Chapter Seventeen

The cold won out eventually. With the quilt they’d rolled as a pillow open over his shoulders, Mick hopped around the room to give his feet minimal contact with the freezing cement while trying not to trip over the blanket.

Rachel was on her own hazardous journey with a quilt wrapped around her like a tortilla.

He couldn’t help grinning at her hair, poking out in all directions from her ponytail, but she was clearly avoiding looking at him.

Mick knew morning-after regret when he saw it.

Only it wasn’t even dinnertime yet. He let his shoulders drop as he looked away and had to grasp the corners of the quilt to avoid streaking across the garage.

She might no longer appreciate seeing him that way, even if he couldn’t close his eyes without picturing all of her perfection.

Or inhale without breathing in the touch of her perfume that lingered on his skin.

He’d messed up, all right. And he was in over his head.

His chest squeezing, he moved to the truck, its door still hanging open. He grabbed his shirt and boxers that he’d left near the right front tire. A gray sock lay beneath them.

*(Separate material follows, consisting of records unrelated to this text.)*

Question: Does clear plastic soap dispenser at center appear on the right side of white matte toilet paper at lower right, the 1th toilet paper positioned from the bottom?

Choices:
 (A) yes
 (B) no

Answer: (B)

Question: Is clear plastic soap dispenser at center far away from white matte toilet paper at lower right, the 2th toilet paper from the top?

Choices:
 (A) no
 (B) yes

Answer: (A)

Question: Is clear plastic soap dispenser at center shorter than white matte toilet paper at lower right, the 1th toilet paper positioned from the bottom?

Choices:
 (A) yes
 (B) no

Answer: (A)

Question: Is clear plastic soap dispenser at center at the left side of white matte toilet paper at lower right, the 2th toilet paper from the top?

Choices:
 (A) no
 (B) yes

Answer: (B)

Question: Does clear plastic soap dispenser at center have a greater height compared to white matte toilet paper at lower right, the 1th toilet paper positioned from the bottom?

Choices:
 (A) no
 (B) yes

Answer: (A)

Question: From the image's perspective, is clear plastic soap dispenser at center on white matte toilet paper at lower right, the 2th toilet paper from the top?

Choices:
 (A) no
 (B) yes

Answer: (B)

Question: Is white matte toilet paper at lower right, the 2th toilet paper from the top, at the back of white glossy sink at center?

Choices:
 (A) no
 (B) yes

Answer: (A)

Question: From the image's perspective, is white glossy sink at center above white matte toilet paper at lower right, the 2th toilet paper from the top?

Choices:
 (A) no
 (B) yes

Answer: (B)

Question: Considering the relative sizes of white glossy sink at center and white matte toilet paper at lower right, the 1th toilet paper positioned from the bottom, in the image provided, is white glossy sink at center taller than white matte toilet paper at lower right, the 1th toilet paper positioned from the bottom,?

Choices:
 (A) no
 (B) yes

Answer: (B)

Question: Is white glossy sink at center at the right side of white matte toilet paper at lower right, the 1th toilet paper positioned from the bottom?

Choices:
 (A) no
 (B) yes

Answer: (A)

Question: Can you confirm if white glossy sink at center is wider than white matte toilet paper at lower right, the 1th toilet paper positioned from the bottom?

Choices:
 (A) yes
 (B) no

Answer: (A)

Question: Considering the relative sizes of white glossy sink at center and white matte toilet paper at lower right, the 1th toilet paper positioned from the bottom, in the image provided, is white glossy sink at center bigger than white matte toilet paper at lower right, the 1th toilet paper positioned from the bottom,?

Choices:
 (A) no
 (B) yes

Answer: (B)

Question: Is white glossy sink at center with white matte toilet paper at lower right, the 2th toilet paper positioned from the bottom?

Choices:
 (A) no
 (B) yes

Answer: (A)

“This is yours.” He held it out to her.

“Do you see the other one?” Rachel asked but didn’t approach.

“Not yet, but here’s one of mine.” His heavy black sock dangled from the top of his boot, but the other one wasn’t anywhere near it. Under the tread of his other boot, he located a second gray sock. “Here’s your other one.”

She must have worked fast, he discovered, as he turned back to find her wearing her zipped coat over the quilt. Her jeans were draped over her arm, and though she’d tightly fisted her hand, satiny black panties that he knew intimately peeked out from the circle of her pinkie.

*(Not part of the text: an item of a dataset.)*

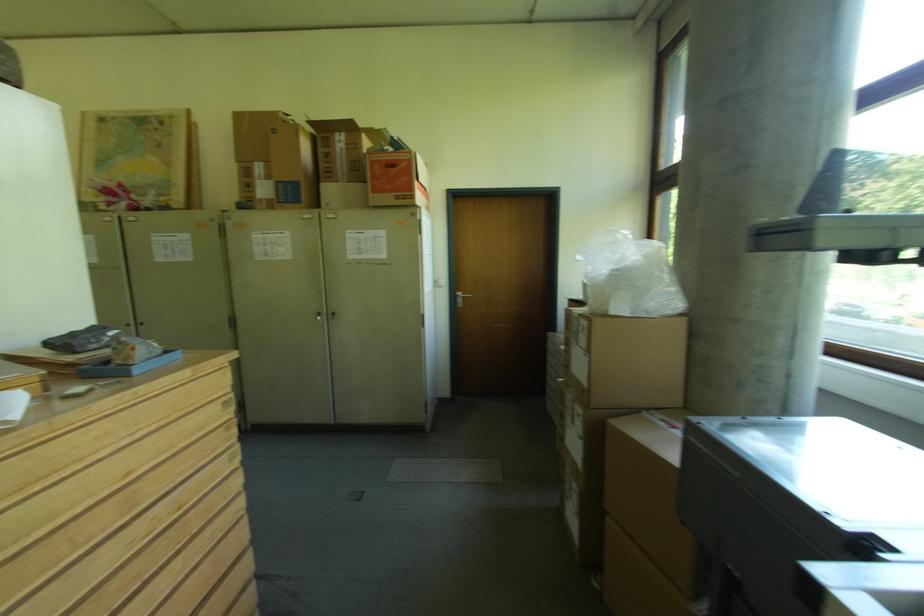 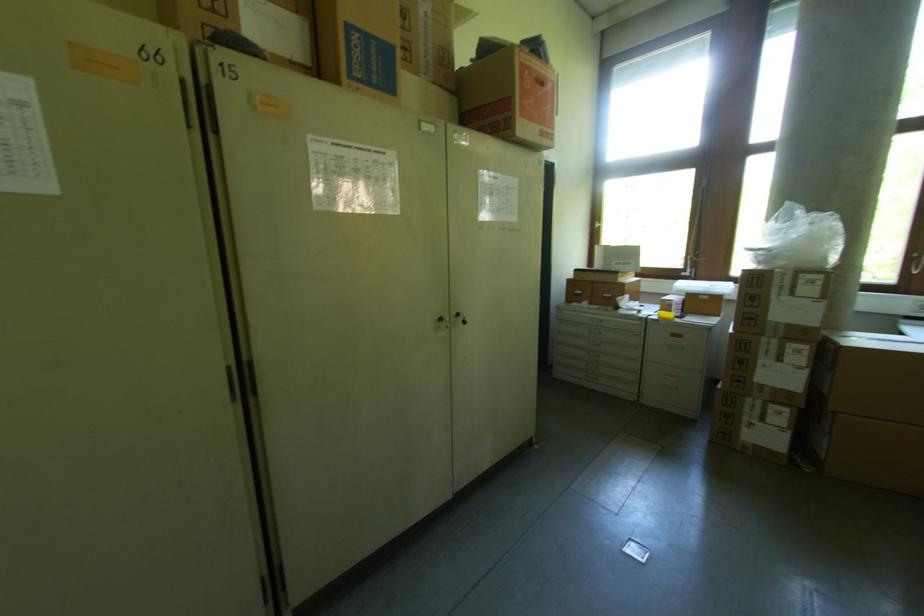 Where in the second image is the point corresponding to the point at 399,200 from the first image?

(543, 136)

“I’ll turn away so you can get dressed.”

He did as he said he would until she cleared her throat. Slowly, he looked back to her. She hadn’t moved.

“Um, I still don’t have everything.”

“Right.” Leaning inside the truck door, he found her sweater rolled into a ball on the passenger-side floor mat. He shook it out and added it to the socks he was holding.

“Still not everything.”

She didn’t have to tell him which item she’d lost. He’d never be able to see a red bra again without picturing how amazing she’d looked in hers. But it wasn’t with her sweater.

Her expression pinched, she rounded the truck to the driver’s side and dressed behind that screen. The door they hadn’t opened earlier squeaked when she pulled it wide. She climbed inside, still wearing her coat for a shirt.

“I’ll look under the truck,” he said. “I’m still missing a sock.”

He bent to move outside her line of vision and put on his boxers and jeans.

Then folding a blanket for extra padding for his sore knees, he lowered to the floor and peered under the truck.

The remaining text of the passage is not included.